Skip navigation
inspiria_si
Currently Being Moderated

Regular Expressions in CS5.5 - something is wrong

Nov 3, 2011 3:45 AM

Tags: #regularexpression #regexp

Hello Everybody,

 

Please correct me, but I think, I found a serious problem with regular Expressions in Indesign CS5.5 (and possibly in other apps from CS5.5).

 

Let's start with simple example:

-------------

var range = "a-a,a,a-a,a";

var regEx = /(a+-a+|a+)(,(a+-a+|a+))*/;

alert( "Match:" +regEx.test(range)+"\nLeftContext: "+RegExp.leftContext+"\nRightContext: "+RegExp.rightContext );

-------------

What I expected was true match and the left  and the right context should be empty.
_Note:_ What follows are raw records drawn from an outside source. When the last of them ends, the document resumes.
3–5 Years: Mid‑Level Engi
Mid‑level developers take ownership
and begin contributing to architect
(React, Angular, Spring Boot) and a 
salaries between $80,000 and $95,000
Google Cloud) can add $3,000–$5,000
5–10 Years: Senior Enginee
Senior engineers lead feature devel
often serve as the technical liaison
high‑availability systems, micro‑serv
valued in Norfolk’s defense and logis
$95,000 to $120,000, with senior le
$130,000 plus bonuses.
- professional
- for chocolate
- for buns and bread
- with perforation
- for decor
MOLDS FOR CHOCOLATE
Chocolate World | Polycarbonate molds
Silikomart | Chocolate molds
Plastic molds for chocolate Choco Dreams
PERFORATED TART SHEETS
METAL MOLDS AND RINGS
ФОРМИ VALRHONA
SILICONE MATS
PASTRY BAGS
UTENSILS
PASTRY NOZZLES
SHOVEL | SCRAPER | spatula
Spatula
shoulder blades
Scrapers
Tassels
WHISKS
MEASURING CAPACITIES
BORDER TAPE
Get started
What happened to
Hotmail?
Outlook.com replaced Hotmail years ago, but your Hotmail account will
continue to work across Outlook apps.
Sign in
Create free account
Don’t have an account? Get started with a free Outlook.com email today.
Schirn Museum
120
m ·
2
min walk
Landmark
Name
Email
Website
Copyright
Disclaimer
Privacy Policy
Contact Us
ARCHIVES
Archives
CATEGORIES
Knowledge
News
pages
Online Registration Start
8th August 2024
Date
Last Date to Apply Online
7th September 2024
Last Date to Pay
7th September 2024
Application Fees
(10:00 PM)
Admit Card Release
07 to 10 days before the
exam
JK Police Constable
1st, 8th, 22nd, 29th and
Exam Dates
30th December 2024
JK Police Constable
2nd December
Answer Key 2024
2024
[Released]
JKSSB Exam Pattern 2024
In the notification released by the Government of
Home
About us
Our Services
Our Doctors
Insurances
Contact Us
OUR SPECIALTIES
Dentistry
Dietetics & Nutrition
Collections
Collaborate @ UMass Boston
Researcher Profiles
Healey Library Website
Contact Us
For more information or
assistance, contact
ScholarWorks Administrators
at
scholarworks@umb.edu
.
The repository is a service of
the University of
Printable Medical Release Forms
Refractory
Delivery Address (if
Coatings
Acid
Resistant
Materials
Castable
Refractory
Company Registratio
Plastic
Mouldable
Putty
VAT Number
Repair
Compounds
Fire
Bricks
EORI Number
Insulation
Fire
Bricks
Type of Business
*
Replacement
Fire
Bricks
In Indesign CS3 that is correct BUT NOT in CS5.5.

 

In CS 5.5 it seems that the only first "a-a" is matched and the rest is return as the rightContext - looks like big change (if not parsing error in RegExp engine).

 

Please correct me if I am wrong.

 

The second example - how to freeze ID CS5.5:

-------------

var range = "a-a,a,a-a,a";

var regEx = /(a+-a+|a+)(,(a+-a+|a+)){8,}/;

alert( "Match:" +regEx.test(range)+"\nLeftContext: "+RegExp.leftContext+"\nRightContext: "+RegExp.rightContext );

--------------

As you can see it differs only with the {8,} part instead of *

Run it in CS5.5 and you will see that the ID hangs (in CS3 of course it runs flawlessly}.

 

The third example - how to freeze ID 5.5 in one line (I posted it earlier in Photoshop forum because similiar problem was called earlier):

 

---------------

alert((/(n|s)? /gmi).test('s') );

---------------

As you can guess - it freezes the CS5.5 (CS3 passes the test).

 

 

Please correct me if I am doing something wrong or it's the problem of Adobe.

 

Best regards,

Daniel Brylak

 
Replies
  • Currently Being Moderated
    Nov 3, 2011 8:10 AM   in reply to inspiria_si

    Hi Daniel,

     

    Thanks for sharing. Really annoying indeed.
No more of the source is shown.